In our experience as medical negligence defense attorneys, we have found that failing to disclose medical errors or failing to explain unanticipated outcomes to patients often creates frustration and anger and may lead patients or their families to file lawsuits to “get to the bottom of the matter”. A perceived “cover-up” is a certain invitation to being sued. We have seen many instances of patients suing over their anger of feeling like they weren't being given the facts by their doctor, and then not being angry over the mistake when it was finally explained to them. Unfortunately, once the lawsuit is filed and an attorney is involved, the lawsuit rarely resolves just because the anger dissipates. As a result, we agree that honesty and an open dialogue with a patient is the best policy; however, it is imperative that healthcare providers be fully informed and knowledgeable regarding how to appropriately provide “apologies” to patients and their families. For healthcare providers in training, this requires that they are taught how to discuss medical errors with their patients the same way they are taught to obtain a medical history from the patient. For practicing providers, their insurance carriers, risk managers, and healthcare lawyers must educate the providers during risk management lectures and discussions. JCAHO, the accreditation organization for hospitals, is placing more emphasis on institutional policies regarding sentinel events or unanticipated outcomes and how institutions are to deal with these outcomes. For healthcare lawyers advising hospitals, a possible approach to protecting the confidentiality of medical apologies is to incorporate these discussions into JCAHO imposed guidelines and peer review protocols within the institution. By doing so, the institution avails itself of any medical peer review privileges provided by state laws.
While most states have joined in the trend to protect medical apologies, several state laws continue to allow statements concerning culpable conduct or admissions of fault to be admitted as evidence of liability. Healthcare providers should work with their employer or professional liability insurer’s risk management or legal staff to fully understand the applicable state law regarding “I am Sorry” guidelines, just as they are educated on state laws regarding patient consent issues. As the law is constantly evolving in each state, firms should keep track of individual state’s “I am sorry” laws in which they have healthcare clients.
Most insurers are receptive to their providers participating in these discussions and apologies when properly conducted. An excellent source of information for healthcare providers, attorneys, risk managers, and insurance carriers is The Sorry Works! Coalition, which is a national group advocating a formal apology program for medical errors as a proactive solution to the medical malpractice crisis and proposals for tort reform. The group has gained Congressional allies in Senators Hillary Rodham Clinton and Barack Obama (Democratic senators from New York and Illinois, respectively) who have introduced federal legislation regarding the communication and apology of medical errors. Several large healthcare centers and professional negligence carriers are advocates of these principles, and have incorporated the “Sorry Works” approach into their risk management educational programs. Two of the major healthcare entities to incorporate this approach, after extensive studies, are the University of Michigan Hospital System and the Veteran’s Affairs Administration.
The bottom line is that open communication with patients throughout their care has a dramatic effect on making a patient “feel” like they are in control and are a part of the healthcare team.

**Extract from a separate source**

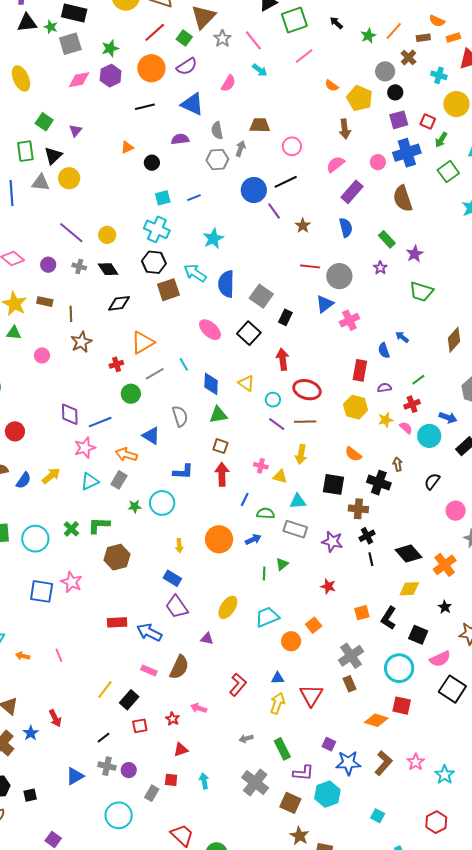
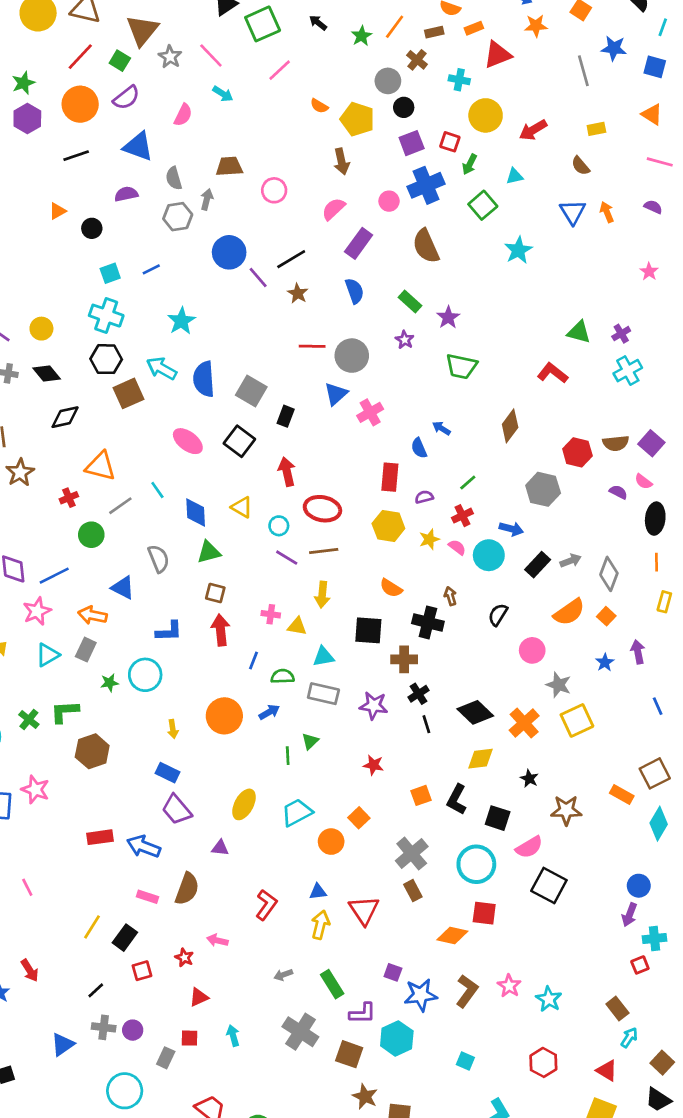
black line: (286, 182) -> (291, 259), moved
orange triangle: (143, 343) -> (101, 466), turned 50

When a mistake is made, an open discussion of the error, within the guidelines of state and federal law, has been shown to decrease the likelihood of the patient filing a lawsuit, and can decrease the costs of defending a meritorious claim by taking anger out of the equation. Since every state has different requirements to protect these discussions, healthcare attorneys need to become acquainted with the specific language in the statutes of their state.
Mr. Braxton is a partner in the Stewart Stimmel LLP law firm and has over sixteen years experience in defending healthcare providers. He previously taught at the Texas Tech law school, medical school, and nursing school on healthcare matters and continues to be a frequently invited lecturer on these issues. Ms. Poe is a registered nurse with a background in trauma care and former professor at the Texas Tech medical and nursing schools. She has been defending as well as educating healthcare providers for fifteen years.